Boa parte da vitalidade da cultura do Rio de Janeiro veio da rua. Entre pernadas, batuques, improvisos, corpos dançando na síncopa, gols marcados na várzea, gudes carambolando e pipas cortando os céus, a tessitura da cidade foi se desenhando nas artes de inventar na escassez.
Foi assim que certo carioca - sobretudo aquele que é filho da diáspora - zuelou tambor, jogou capoeira, fez a sua fé no bicho, botou a escola na avenida, a cadeira na calçada, o despacho na esquina, a oferenda na mata, a bola na rede e o mel na cachoeira.
É este complexo de saberes e sociabilidades da rua que me parece estar também em jogo no fundo do tacho do debate sobre o Carnaval.
É este embate no terreno escorregadio das subjetividades, da elaboração de símbolos e das construções do imaginário, que está anunciado em um campo cognitivo feito de entrelinhas, rumores, silêncios, estratégias de controle dos corpos e discursos indiretos. A nossa dificuldade de perceber isso - e o que pode representar para a cidade a médio prazo - é assustadora.
O ataque ao Carnaval faz parte deste processo e é seu marco simbólico.

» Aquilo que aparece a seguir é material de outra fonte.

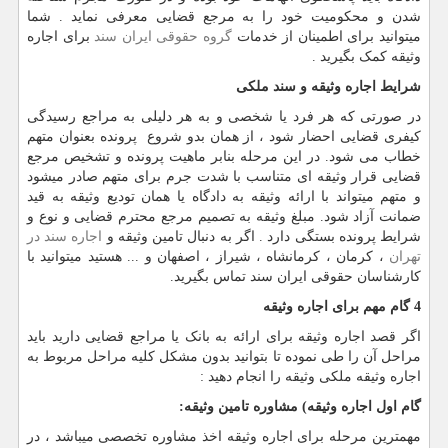
شدن و محکومیت خود را به مرجع قضایی معرفی نماید . شما
میتوانید برای اطمینان از خدمات
گروه حقوقی ایران سند
برای اجاره
وثیقه کمک بگیرید .
شرایط اجاره وثیقه و سند ملکی
در صورتی که هر فرد یا شخصی و به هر دلیلی به مراجع رسیدگی
کیفری قضایی احضار شود ، از همان بدو شروع پرونده بعنوان متهم
خطاب می شود. در این مرحله بنابر ماهیت پرونده و تشخیص مرجع
قضایی قرار وثیقه ای متناسب با شدت جرم برای متهم صادر میشود
و متهم میتواند با ارائه وثیقه به دادگاه یا همان تودیع وثیقه به قید
ضمانت آزاد شود. مبلغ وثیقه به تصمیم مرجع محترم قضایی و نوع و
شرایط پرونده بستگی دارد . اگر به دنبال تامین وثیقه و
اجاره سند در
تهران
، کرمان ، کرمانشاه ، شیراز ، اصفهان و ... هستید میتوانید با
کارشناسان حقوقی ایران سند تماس بگیرید.
4 گام مهم برای اجاره وثیقه
اگر قصد اجاره وثیقه برای ارائه به بانک یا مراجع قضایی دارید باید
مراحل آن را طی نموده تا بتوانید بدون مشکل کلیه مراحل مربوط به
اجاره وثیقه ملکی وثیقه را انجام دهید :
گام اول اجاره وثیقه) مشاوره تامین وثیقه:
مهمترین مرحله برای اجاره وثیقه اخذ مشاوره تخصصی میباشد ، در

Tirar de uma escola de samba seu potencial disparador de pluralidades culturais é estratégico para o processo de domesticação dos corpos e mentes cariocas. A ideia - é o que especulo - não é acabar com as escolas de samba. É terminar a obra do enquadramento das agremiações (e apenas as do grupo especial; as outras tendem ao desaparecimento) à condição de empresas turísticas de entretenimento ligeiro, destituídas de suas referências fundamentais como instituições de ponta da cultura popular. E tem gente dentro das escolas de samba que não percebe - ou percebe e concorda - com isso.
É o mesmo recorte disciplinador, higienizador e aniquilador que pretende, simplesmente, liquidar as pulsões festeiras e potencialmente subversivas da rua; seja pela repressão, seja pelo enquadramento como negócio.
O velho embate colonial pelo controle dos corpos - fundamentado na ideia do corpo em pecado que só pode encontrar a redenção na evangelização e no corpo festeiro que deve ser disciplinado enquanto ferramenta produtiva do trabalho, inclusive pela própria indústria da festa e aproveitado por ela - continua firme e mais evidente.
Me surpreende como não somos capazes de enxergar - ou saber lidar com - esse caroço debaixo do angu indigesto. Os vícios das epistemes colonizadas é uma barreira que nos impede de levar esse embate para o nosso terreno fértil dos corpos de mandinga.